About Column Information and Statistics
- Last Updated: January 7, 2016
- 4 minute read
- DataDirect Connectors
- JDBC
- MongoDB 6.0
- Documentation
Column information and statistics are based on the number of rows sampled. The
default sample size is set to 1000 rows. You can
adjust the sample size by specifying a different number of rows for the
ColumnDiscoverySampleSize value in the ConfigOptions connection property. Refer to
"Connection Property Descriptions" in your driver documentation for details on
setting this and other options.
When the sample size is less than the total number of rows in a table,
statistics are based on the sample and not all the values in the table. For example, the
table RESIDENTS has 20,000 rows of data. If the sample size
is 5000 rows, statistics are based on the first 5000 rows of data returned. Statistics are
not collected on the remaining 15,000 rows of data. In turn, when the sample size is equal
to or greater than the number of rows in a table, statistics are based on all the rows
within the table.
Information and Statistics Displayed in the Column Information Pane
- Data Type is the name of the native data type. (Refer to "Data Types" in the driver documentation for information on supported data types.)
- Max Display Length is the longest value found
in a column within the sample. For example, in a sample of the column
LAKES, the valuesJordanandDurgam Cheruvuare found. In this scenario, the maximum display length would be 14. - Min Array Size is the minimum number of
elements found in an array. For example, in a sample of the column
EMAIL, the Schema Tool finds 2 email addresses in one row and 5 email addresses in another. The Min Array Size would be 2. - Max Array Size is the maximum number of
elements found in an array. For example, in a sample of the column
EMAIL, the Schema Tool finds 2 email addresses in one row and 5 email addresses in another. The Max Array Size would be 5. - Occurrences/Density displays:
- The number of rows within the sample size containing a column value as the given data type (occurrences)

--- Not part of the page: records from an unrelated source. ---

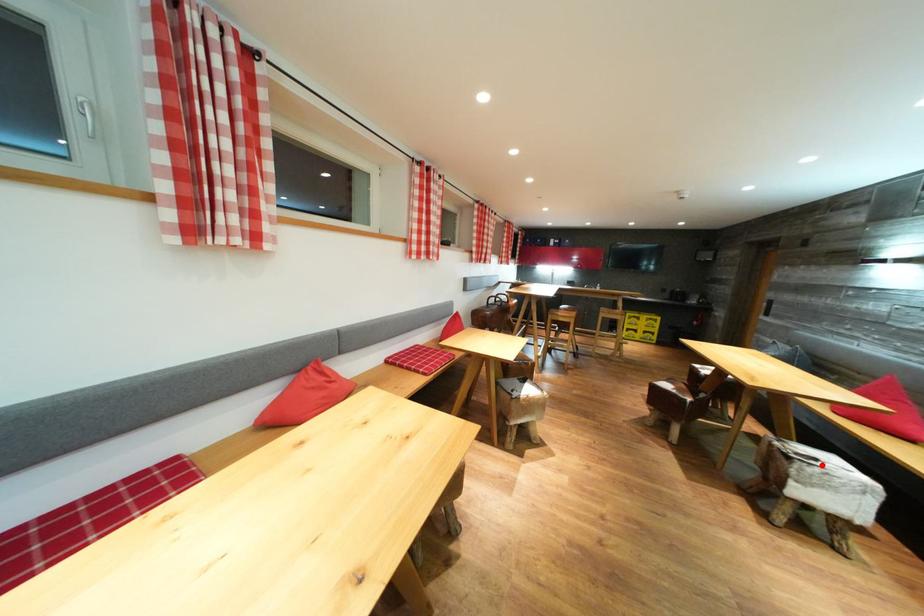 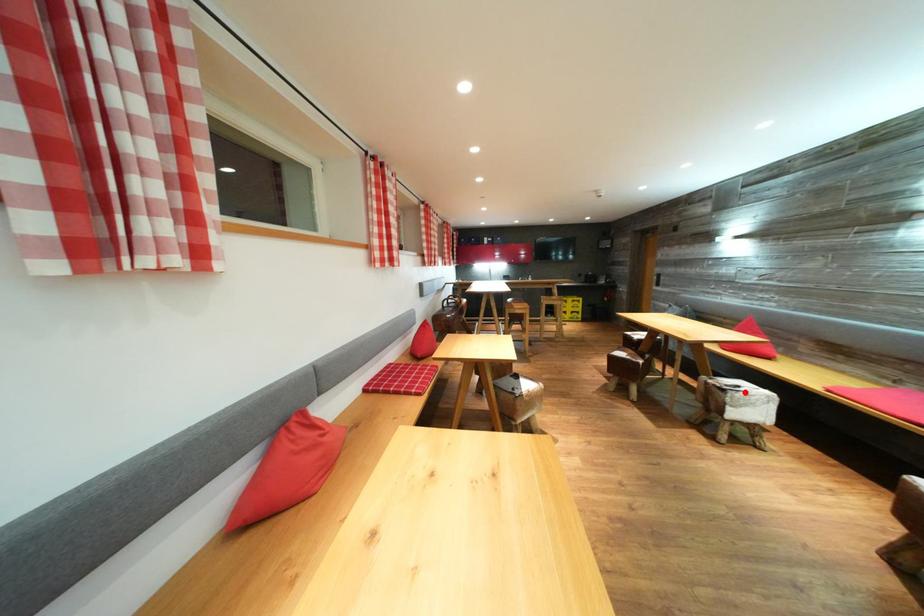 I am providing you with two images of the same scene from different viewpoints. A red point is marked on the first image and another point is marked on the second image. Does the point marked in image1 correspond to the same location as the one in image2?

Yes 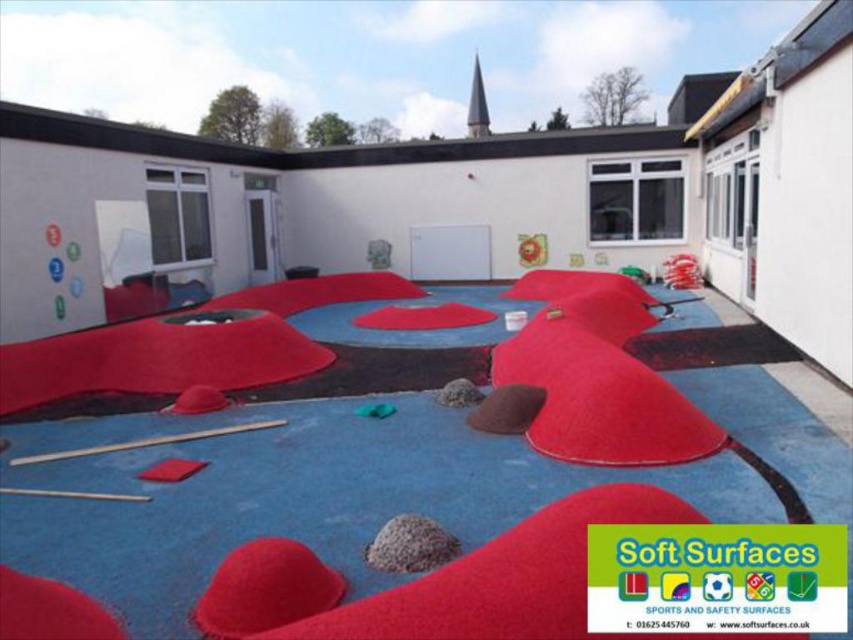 Question: Among these points, which one is nearest to the camera?

Choices:
 (A) (218, 362)
 (B) (380, 403)
 (C) (445, 317)

Answer: (B)

Question: Is red rubberized mat at center to the left of green rubber ball at center from the viewer's perspective?

Choices:
 (A) yes
 (B) no

Answer: (B)

Question: Can you confirm if red rubberized mat at center is positioned to the left of green rubber ball at center?

Choices:
 (A) yes
 (B) no

Answer: (B)

Question: Is red rubberized mat at center bigger than green rubber ball at center?

Choices:
 (A) yes
 (B) no

Answer: (A)

Question: Which point is farther to the camera?

Choices:
 (A) red rubberized mat at center
 (B) velvet red carpet at center

Answer: (A)

Question: Which point appears closest to the camera in this image?

Choices:
 (A) (363, 410)
 (B) (401, 307)
 (C) (236, 362)

Answer: (A) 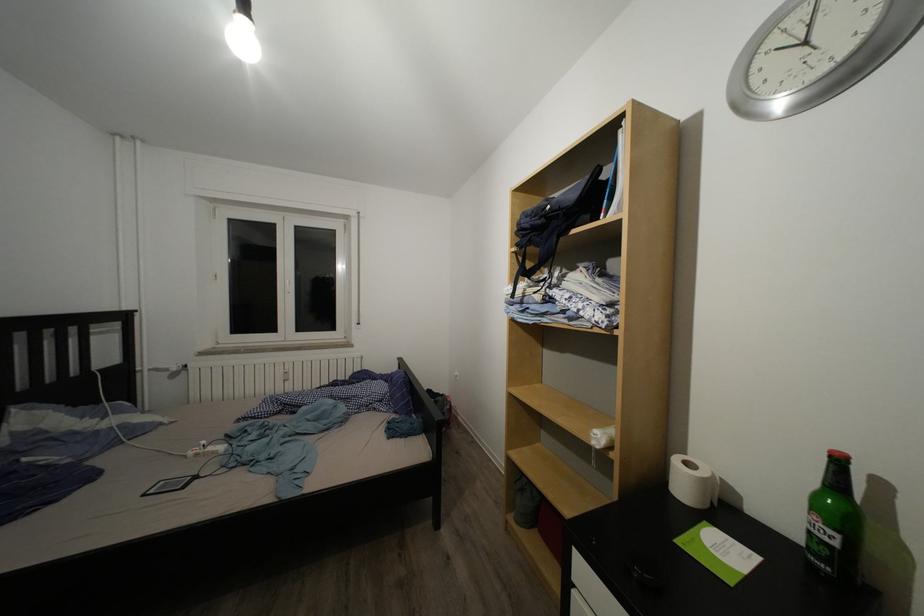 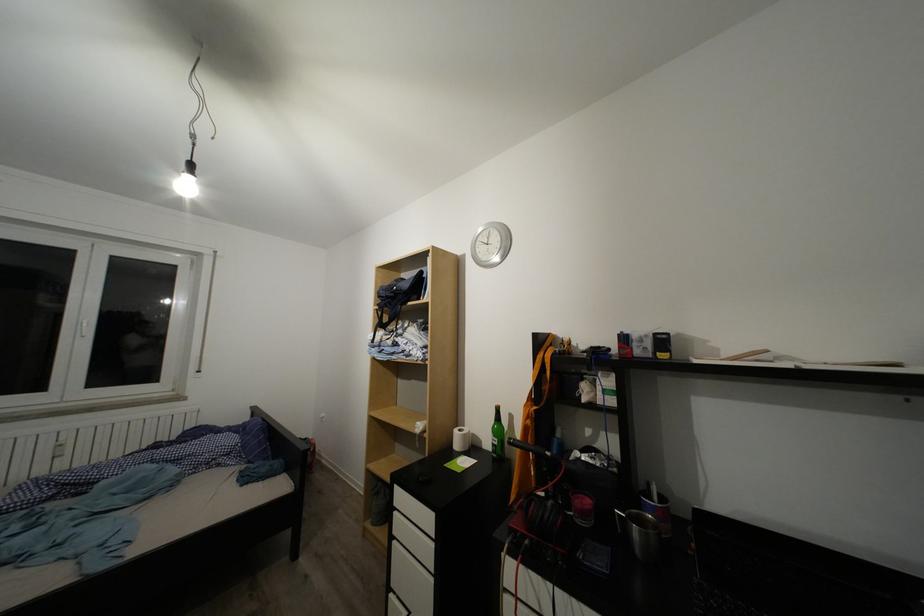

- The percentage of rows within the sample size containing the column as a given data type (density)
How Sample Size Affects Occurrences/Density
- In a scenario where the sample size has been set to
5000, the first 5000 rows of the columnEMAILcontain 1000 occurrences of the Array data type and 3000 occurrences of the String data type. When theEMAILcolumn is selected, the Density/Occurrences values forARRAYwould appear as1000 (20.00%)while the values forSTRINGwould appear as3000 (60.00%). - In a scenario where the sample size has been set to
10000rows, the columnNAMESis selected from a table with 8000 rows. In this case, column statistics are based on all the data in the column. If 2000 String data types are discovered, the Occurrences/Density values would appear as2000 (25.00%). In turn, if 4000 Object data types are discovered, the Occurrences/Density values would appear as4000 (50.00%).
How Sample Size Affects Mapping
Sample size affects column information as well as column statistics. For example, if the Schema Tool discovers that all the sampled rows in a column have the Double data type, that data type is mapped as Double in the relational view of the table. In contrast, if the Schema Tool discovers a column with multiple data types within the sampled rows, the SQL type is determined by the combination of data types detected within the column. For details, see "Default Mapping of Columns with Inconsistent Native Data Types."
Column Size for Varchar
For columns mapped to Varchar, the driver truncates values that exceed the column size defined for the column when constructing the relational map of your data. For example, if you have a column with a defined column size of 150 that contains a value with 200 characters, the driver returns only the first 150 characters of that value.
During the initial discovery and normalization process, you can use the DefaultVarcharSize configuration option to specify the default length of fields that are discovered and mapped as Varchar by the driver. If the driver discovers a field with String data of a greater length, the String data is truncated to the length of the specified value.
After the initial discovery and normalization process, you can define the column size of individual columns from the main display of the Schema Tool. In the main display, select the table from the Available Schemas pane. In the Column Information pane, you can specify a new column size in the VARCHAR Size field.
If you merely want to find out the size of a Varchar column, you can execute the getColumns function. The column size defined will be the value of the COLUMN_SIZE column.
Column Size for Varbinary
For columns mapped to Varbinary, the driver truncates values that exceed the column size defined for the column when constructing the relational map of your data. For example, if you have a column with a defined column size of 8000 that contains a value with 9000 bytes, the driver will return only the first 8000 bytes of that value. The default maximum size of Varbinary columns is set 8000 bytes.
After the initial discovery and normalization process, you can define the column size of individual columns from the main display of the Schema Tool. In the main display, select the table from the Available Schemas pane. In the Column Information pane, you can specify a new column size in the VARCHAR Size field.
If you merely want to find out the size of the Varbinary column, you can execute the getColumns function. The column size defined will be the value of the COLUMN_SIZE column.